The immune system is composed of white blood cells. These cells are made in the bone marrow and travel through the bloodstream and lymph nodes. They protect and defend against attacks by "foreign" invaders such as germs, bacteria and fungi.
In the most common PIDDs, different forms of these cells are missing. This creates a pattern of repeated infections, severe infections and/or infections that are unusually hard to cure. These infections may attack the skin, respiratory system, the ears, the brain or spinal cord, or in the urinary or gastrointestinal tracts.

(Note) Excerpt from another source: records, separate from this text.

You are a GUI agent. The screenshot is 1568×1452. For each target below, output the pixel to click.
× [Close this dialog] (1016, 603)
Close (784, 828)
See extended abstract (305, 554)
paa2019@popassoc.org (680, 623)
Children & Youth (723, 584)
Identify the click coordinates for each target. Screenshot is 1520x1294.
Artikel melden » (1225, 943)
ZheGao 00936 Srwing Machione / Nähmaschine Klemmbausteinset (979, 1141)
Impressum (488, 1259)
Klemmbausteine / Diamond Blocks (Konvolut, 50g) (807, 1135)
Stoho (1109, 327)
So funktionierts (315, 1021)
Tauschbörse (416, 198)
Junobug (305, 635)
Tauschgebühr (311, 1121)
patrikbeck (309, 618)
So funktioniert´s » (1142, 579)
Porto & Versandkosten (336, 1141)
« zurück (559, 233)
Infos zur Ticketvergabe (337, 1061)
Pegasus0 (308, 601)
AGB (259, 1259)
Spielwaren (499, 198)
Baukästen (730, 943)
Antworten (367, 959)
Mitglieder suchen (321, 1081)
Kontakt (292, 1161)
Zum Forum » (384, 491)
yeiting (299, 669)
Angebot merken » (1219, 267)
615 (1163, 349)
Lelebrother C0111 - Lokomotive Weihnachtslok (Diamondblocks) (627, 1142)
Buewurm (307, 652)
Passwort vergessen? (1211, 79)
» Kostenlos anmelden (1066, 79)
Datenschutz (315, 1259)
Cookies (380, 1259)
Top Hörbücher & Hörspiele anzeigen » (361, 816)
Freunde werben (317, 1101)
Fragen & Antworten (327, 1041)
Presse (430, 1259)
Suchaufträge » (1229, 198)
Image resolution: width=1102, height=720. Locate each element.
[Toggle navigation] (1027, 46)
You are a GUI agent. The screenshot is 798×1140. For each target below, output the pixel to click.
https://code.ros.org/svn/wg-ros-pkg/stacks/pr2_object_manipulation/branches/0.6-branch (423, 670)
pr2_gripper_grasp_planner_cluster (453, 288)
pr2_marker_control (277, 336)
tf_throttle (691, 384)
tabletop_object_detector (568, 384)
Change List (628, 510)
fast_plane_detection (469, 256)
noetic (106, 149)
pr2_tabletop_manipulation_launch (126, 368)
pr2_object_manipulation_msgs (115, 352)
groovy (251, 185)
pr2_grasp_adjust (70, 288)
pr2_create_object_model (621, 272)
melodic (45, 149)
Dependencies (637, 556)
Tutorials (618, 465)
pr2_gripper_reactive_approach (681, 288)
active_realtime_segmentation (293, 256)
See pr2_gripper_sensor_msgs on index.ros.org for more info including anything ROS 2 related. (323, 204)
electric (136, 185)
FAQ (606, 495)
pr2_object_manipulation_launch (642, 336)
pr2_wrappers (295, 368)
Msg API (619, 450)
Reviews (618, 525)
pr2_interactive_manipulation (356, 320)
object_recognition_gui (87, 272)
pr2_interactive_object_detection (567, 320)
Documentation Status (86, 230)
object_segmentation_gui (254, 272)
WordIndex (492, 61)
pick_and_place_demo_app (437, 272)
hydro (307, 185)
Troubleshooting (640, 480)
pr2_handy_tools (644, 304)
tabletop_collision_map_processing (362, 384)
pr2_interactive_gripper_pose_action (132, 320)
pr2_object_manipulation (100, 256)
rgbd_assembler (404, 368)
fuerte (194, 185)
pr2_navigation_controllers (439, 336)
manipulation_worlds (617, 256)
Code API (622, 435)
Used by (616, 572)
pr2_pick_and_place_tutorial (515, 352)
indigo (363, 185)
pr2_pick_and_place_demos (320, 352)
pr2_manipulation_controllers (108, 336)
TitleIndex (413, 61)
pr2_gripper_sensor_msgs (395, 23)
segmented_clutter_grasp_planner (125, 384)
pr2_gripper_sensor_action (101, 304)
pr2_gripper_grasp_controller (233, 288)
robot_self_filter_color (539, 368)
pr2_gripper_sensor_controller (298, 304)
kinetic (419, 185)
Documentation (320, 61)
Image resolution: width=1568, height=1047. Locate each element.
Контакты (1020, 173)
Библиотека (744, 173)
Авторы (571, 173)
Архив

In some instances, PIDD targets specific and/or multiple organs, glands, cells and tissues. For example, heart defects are present in some PIDDs. Other PIDDs alter facial features, some stunt normal growth and still others are connected to autoimmune disorders such as rheumatoid arthritis.
what we offer
- Recurrent, unusual or difficult to treat infections
- Poor growth or loss of weight
- Recurrent pneumonia, ear infections or sinusitis
- Multiple courses of antibiotics or IV antibiotics necessary to clear infections
- Recurrent deep abscesses of the organs or skin
- A family history of PIDD
- Swollen lymph glands or an enlarged spleen
- Autoimmune disease
If you or your child has symptoms of these sometimes critical conditions, you want the best care available. An allergist / immunologist or a clinical immunologist has specialized training and expertise to accurately diagnose and coordinate a treatment plan for PIDD.
We do evaluations of immune function to a limited extent and we recommend that you see a clinical immunologist for a more thorough or extensive evaluation and treatment of immunodeficiency.